When i run this code it only prints the overview:

<html>
<head><title>302 Found</title></head>
<body bgcolor="white">
<center><h1>302 Found</h1></center>
<hr><center>nginx/1.8.0</center>
</body>
</html>

Id be very grateful if you could explain me how I can print the whole html code, and what I did wrong.

Anon Ymous
  • 167
  • 1
  • 2
  • 14
  • 1
    Often servers check headers to know if the client is a bot or if it's a browser, that's likely why you are having this issue. Anyway, if you look at the source code of the provided link (Ctrl+U on Chrome), you'll find that the body is actually quite empty, the page gets filled by some script. Scripts run client-side, so just using an HTTPConnection like you do will not make you able to read useful data from that page. – BackSlash Sep 04 '16 at 11:16
  • For me the body isnt empty at all, I can see all the information I need. How else could I get this information? – Anon Ymous Sep 04 '16 at 11:18
  • 1
    The body is not empty if you look at the webpage. I said, look at the source code: http://i.stack.imgur.com/z2JAk.png The body is empty, at first it seems a AngularJS app, so javascript fills the page when it's loaded. – BackSlash Sep 04 '16 at 11:22
  • When I look at the elements from the website directly i get all the information I need: http://i.imgur.com/w6hQX5V.png How can i access this? – Anon Ymous Sep 04 '16 at 11:33
  • That's because "elements" is not the page source. The Elements tab shows a tree containing what is currently displayed, so everything added by javascript is listed there. As I said, javascript is executed client side, so chrome executes it and lets you see the generated elements from the "Elements" tab. This is not gonna happen with java, it won't execute javascript unless you emulate a browser, so you'll get the **source code (CTRL + U to see it)**. – BackSlash Sep 04 '16 at 11:35

1 Answers1

1

Three problems:

  1. What you get from http://apps.runescape.com/runemetrics/app/levels/player/Gragoyle is a redirection to https://apps.runescape.com/runemetrics/app/levels/player/Gragoyle. This redirection is used to force users to connect by HTTPS.

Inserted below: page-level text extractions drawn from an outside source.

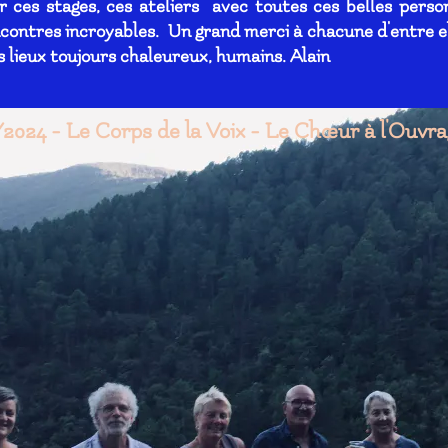
er ces stages, ces ateliers avec toutes ces belles perso
contres incroyables. Un grand merci à chacune d'entre el
es lieux toujours chaleureux, humains. Alain
024 - Le Corps de la Voix - Le Chœur à l'Ouvr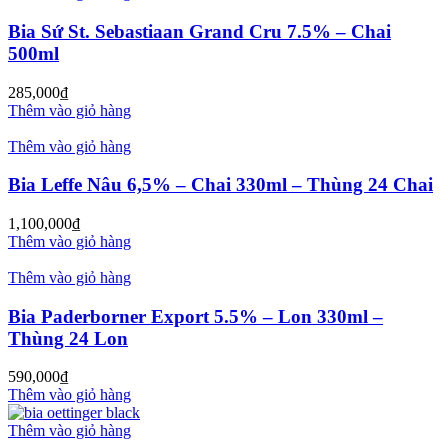
Bia Sứ St. Sebastiaan Grand Cru 7.5% – Chai
500ml
285,000
₫
Thêm vào giỏ hàng
Thêm vào giỏ hàng
Bia Leffe Nâu 6,5% – Chai 330ml – Thùng 24 Chai
1,100,000
₫
Thêm vào giỏ hàng
Thêm vào giỏ hàng
Bia Paderborner Export 5.5% – Lon 330ml –
Thùng 24 Lon
590,000
₫
Thêm vào giỏ hàng
Thêm vào giỏ hàng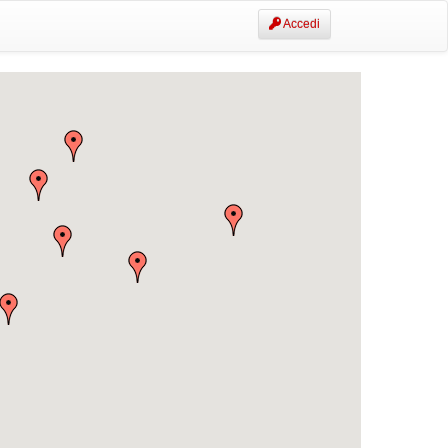
Accedi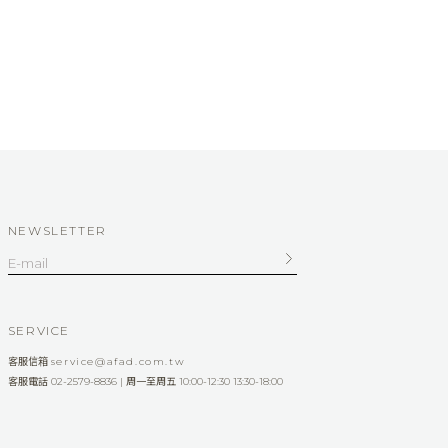
NEWSLETTER
SERVICE
客服信箱
service@afad.com.tw
客服電話 02-2579-8836 | 周一至周五 10:00-12:30 13:30-18:00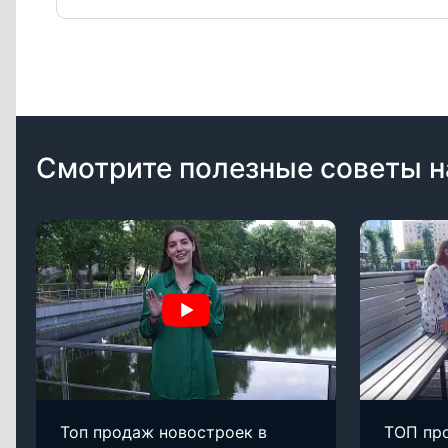
Смотрите полезные советы н
Топ продаж новостроек в
ТОП пр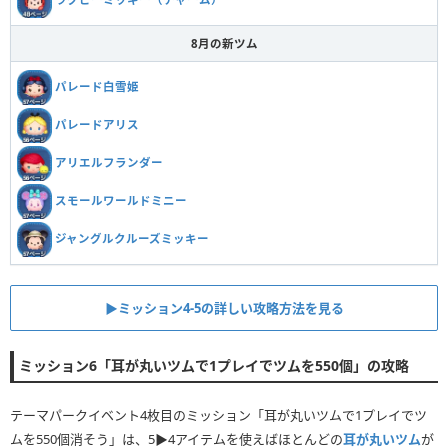
8月の新ツム
パレード白雪姫
パレードアリス
アリエルフランダー
スモールワールドミニー
ジャングルクルーズミッキー
▶ミッション4-5の詳しい攻略方法を見る
ミッション6「耳が丸いツムで1プレイでツムを550個」の攻略
テーマパークイベント4枚目のミッション「耳が丸いツムで1プレイでツ
ムを550個消そう」は、5▶︎4アイテムを使えばほとんどの
耳が丸いツム
が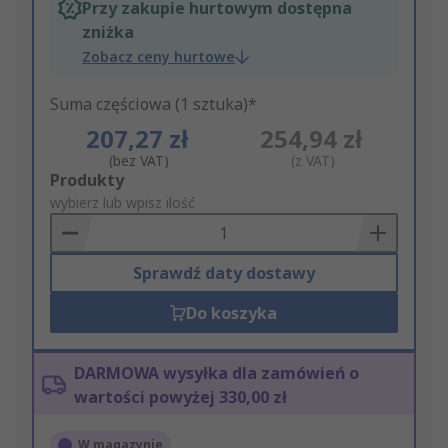
Przy zakupie hurtowym dostępna
zniżka
Zobacz ceny hurtowe
Suma częściowa (1 sztuka)*
207,27 zł
254,94 zł
(bez VAT)
(z VAT)
Add
Produkty
to
wybierz lub wpisz ilość
Basket
Sprawdź daty dostawy
Do koszyka
DARMOWA wysyłka dla zamówień o
wartości powyżej 330,00 zł
W magazynie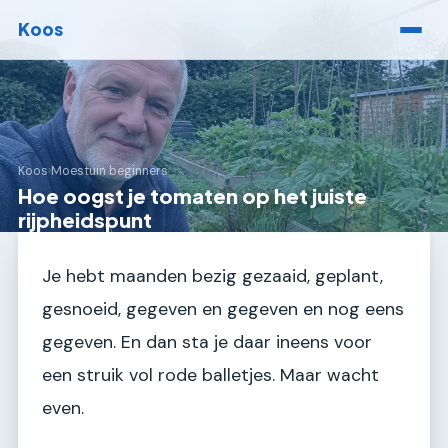
Koos
Koos
›
Moestuin beginners
Hoe oogst je tomaten op het juiste
rijpheidspunt
Je hebt maanden bezig gezaaid, geplant,
gesnoeid, gegeven en gegeven en nog eens
gegeven. En dan sta je daar ineens voor
een struik vol rode balletjes. Maar wacht
even.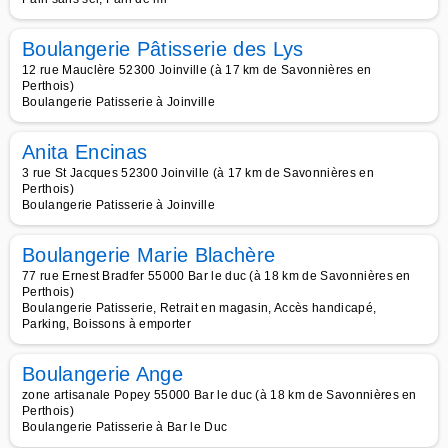
Boulangerie Pâtisserie des Lys
12 rue Mauclère 52300 Joinville (à 17 km de Savonnières en
Perthois)
Boulangerie Patisserie à Joinville
Anita Encinas
3 rue St Jacques 52300 Joinville (à 17 km de Savonnières en
Perthois)
Boulangerie Patisserie à Joinville
Boulangerie Marie Blachère
77 rue Ernest Bradfer 55000 Bar le duc (à 18 km de Savonnières en
Perthois)
Boulangerie Patisserie, Retrait en magasin, Accès handicapé,
Parking, Boissons à emporter
Boulangerie Ange
zone artisanale Popey 55000 Bar le duc (à 18 km de Savonnières en
Perthois)
Boulangerie Patisserie à Bar le Duc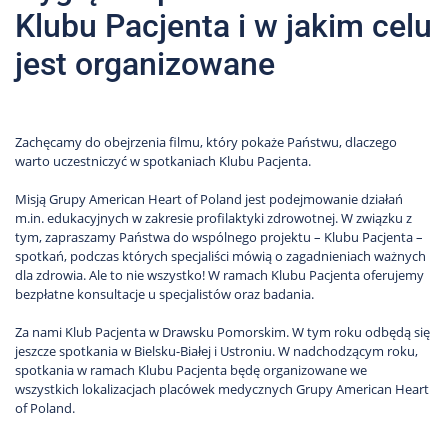
Klubu Pacjenta i w jakim celu
jest organizowane
Zachęcamy do obejrzenia filmu, który pokaże Państwu, dlaczego
warto uczestniczyć w spotkaniach Klubu Pacjenta.
Misją Grupy American Heart of Poland jest podejmowanie działań
m.in. edukacyjnych w zakresie profilaktyki zdrowotnej. W związku z
tym, zapraszamy Państwa do wspólnego projektu – Klubu Pacjenta –
spotkań, podczas których specjaliści mówią o zagadnieniach ważnych
dla zdrowia. Ale to nie wszystko! W ramach Klubu Pacjenta oferujemy
bezpłatne konsultacje u specjalistów oraz badania.
Za nami Klub Pacjenta w Drawsku Pomorskim. W tym roku odbędą się
jeszcze spotkania w Bielsku-Białej i Ustroniu. W nadchodzącym roku,
spotkania w ramach Klubu Pacjenta będę organizowane we
wszystkich lokalizacjach placówek medycznych Grupy American Heart
of Poland.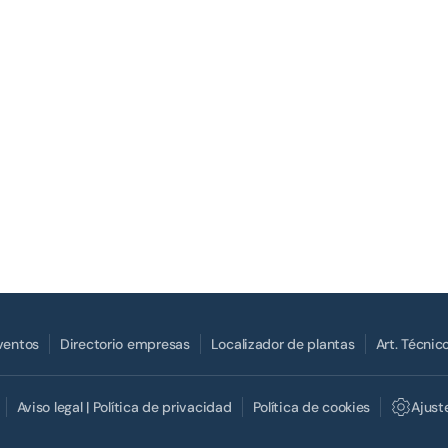
Eventos
Directorio empresas
Localizador de plantas
Art. Técnic
Aviso legal | Política de privacidad
Política de cookies
Ajust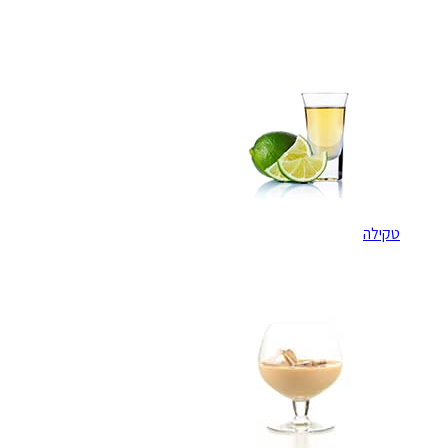
טקילה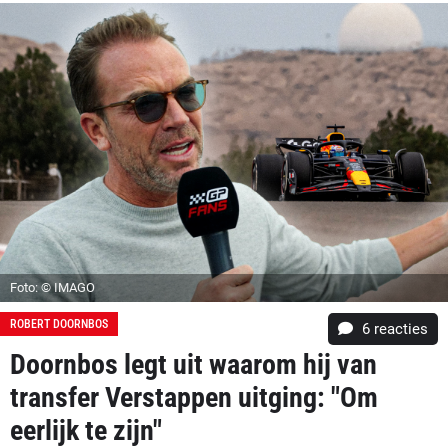
Foto: © IMAGO
ROBERT DOORNBOS
6
reacties
Doornbos legt uit waarom hij van
transfer Verstappen uitging: "Om
eerlijk te zijn"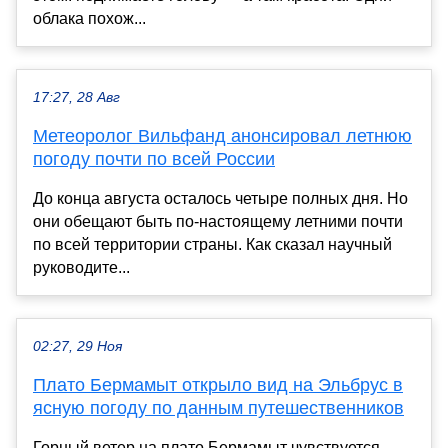
облака похож...
17:27, 28 Авг
Метеоролог Вильфанд анонсировал летнюю
погоду почти по всей России
До конца августа осталось четыре полных дня. Но
они обещают быть по-настоящему летними почти
по всей территории страны. Как сказал научный
руководите...
02:27, 29 Ноя
Плато Бермамыт открыло вид на Эльбрус в
ясную погоду по данным путешественников
Горный ветер на плато Бермамыт чувствуется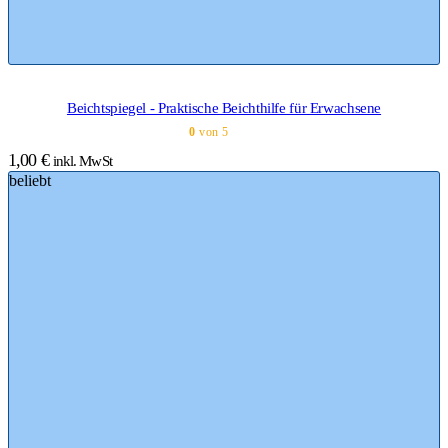
Beichtspiegel - Praktische Beichthilfe für Erwachsene
0
von 5
1,00
€
inkl. MwSt
beliebt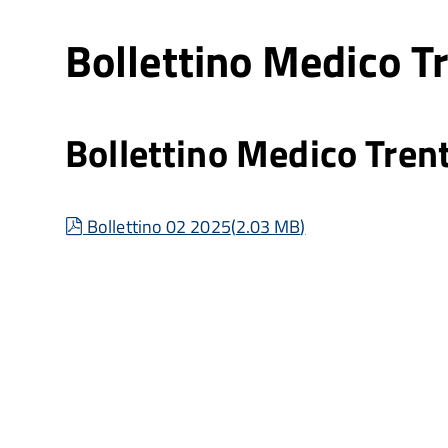
Bollettino Medico T
Bollettino Medico Tren
pdf
Bollettino 02 2025
(
2.03 MB
)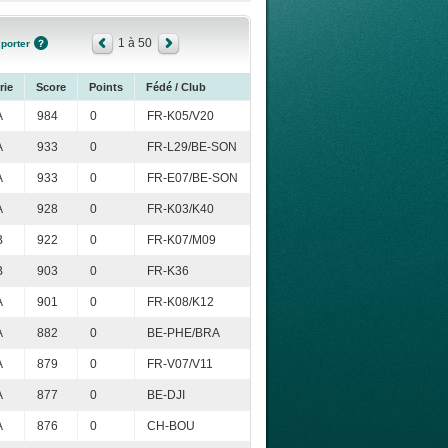
1 à 50
porter
rie
Score
Points
Fédé / Club
A
984
0
FR-K05/V20
A
933
0
FR-L29/BE-SON
A
933
0
FR-E07/BE-SON
A
928
0
FR-K03/K40
B
922
0
FR-K07/M09
B
903
0
FR-K36
A
901
0
FR-K08/K12
A
882
0
BE-PHE/BRA
A
879
0
FR-V07/V11
A
877
0
BE-DJI
A
876
0
CH-BOU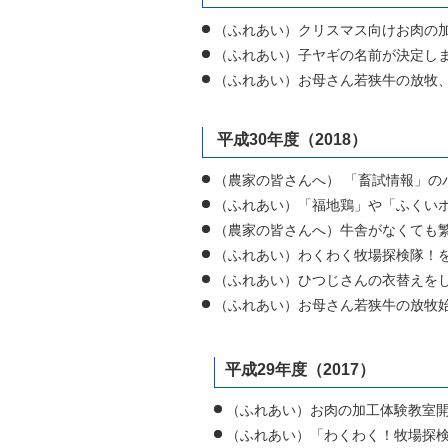
（ふれあい）クリスマス向けお肉の
（ふれあい）子ヤギの名前が決定しま
（ふれあい）お母さん若狭牛の放牧、
平成30年度（2018）
（農家の皆さんへ） 「畜試情報」の
（ふれあい）「福地鶏」や「ふくいポ
（農家の皆さんへ）牛舎がなくても
（ふれあい）わくわく牧場探検隊！
（ふれあい）ひつじさんの衣替えをし
（ふれあい）お母さん若狭牛の放牧始
平成29年度（2017）
（ふれあい）お肉の加工体験教室開
（ふれあい）「わくわく！牧場探検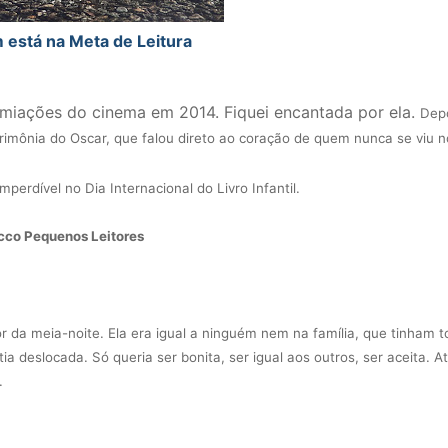
está na Meta de Leitura
miações do cinema em 2014. Fiquei encantada por ela.
Depo
imônia do Oscar, que falou direto ao coração de quem nunca se viu n
perdível no Dia Internacional do Livro Infantil.
occo Pequenos Leitores
da meia-noite. Ela era igual a ninguém nem na família, que tinham t
ia deslocada. Só queria ser bonita, ser igual aos outros, ser aceita. A
.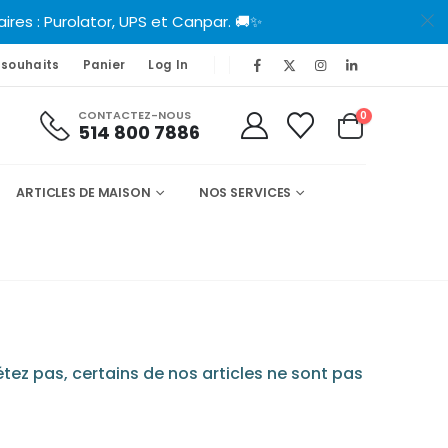
es : Purolator, UPS et Canpar. 🚚✨
 souhaits
Panier
Log In
CONTACTEZ-NOUS
0
514 800 7886
ARTICLES DE MAISON
NOS SERVICES
tez pas, certains de nos articles ne sont pas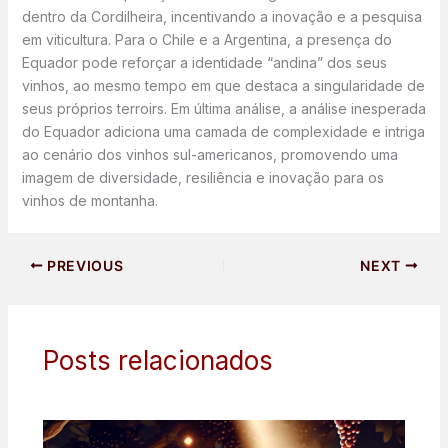
dentro da Cordilheira, incentivando a inovação e a pesquisa
em viticultura. Para o Chile e a Argentina, a presença do
Equador pode reforçar a identidade “andina” dos seus
vinhos, ao mesmo tempo em que destaca a singularidade de
seus próprios terroirs. Em última análise, a análise inesperada
do Equador adiciona uma camada de complexidade e intriga
ao cenário dos vinhos sul-americanos, promovendo uma
imagem de diversidade, resiliência e inovação para os
vinhos de montanha.
PREVIOUS
NEXT
Posts relacionados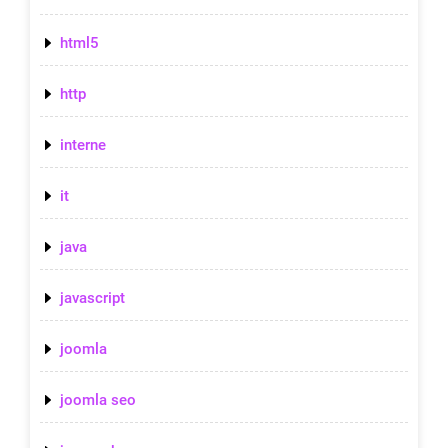
html5
http
interne
it
java
javascript
joomla
joomla seo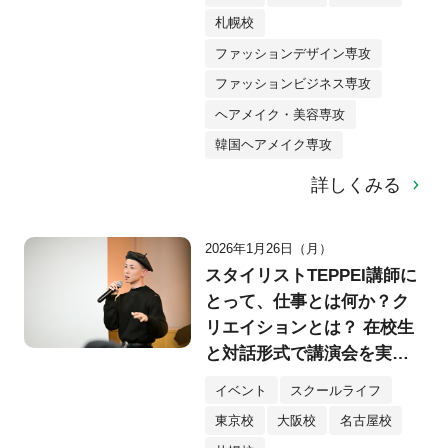
札幌校
ファッションデザイン専攻
ファッションビジネス専攻
ヘアメイク・美容専攻
韓国ヘアメイク専攻
詳しくみる
2026年1月26日（月）
スタイリストTEPPEI講師に
とって、仕事とは何か？ク
リエイションとは？ 在校生
と対話形式で講演会を実
施！
イベント
スクールライフ
東京校
大阪校
名古屋校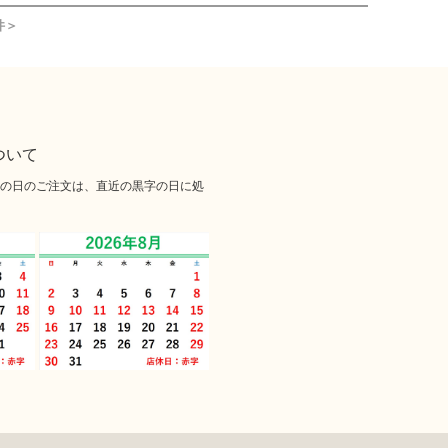
件＞
ついて
の日のご注文は、直近の黒字の日に処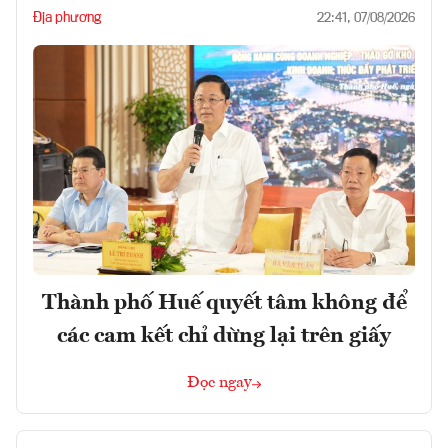
Địa phương
22:41, 07/08/2026
Thành phố Huế quyết tâm không để
các cam kết chỉ dừng lại trên giấy
Đọc ngay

  2. If you try to get data from https://apps.runescape.com/runemetrics/app/levels/player/Gragoyle you will get an SSL exeception. You can see more about it on: StackOverflow question. If you resolve this (fe. by accepting all certificates, not recommended in production) you will get HTML file, but it wouldn't be useful, because there is no player data on it.

  3. The data you actually want to get is retrieved by Javascript and AJAX calls. This is a great information for you, because you if you resolve problems with SSL you can get player data as JSON file, by calling fe.

https://apps.runescape.com/runemetrics/profile/profile?user=Gragoyle&activities=20

Then you can use any JSON parser fe. Gson to easily get values you want.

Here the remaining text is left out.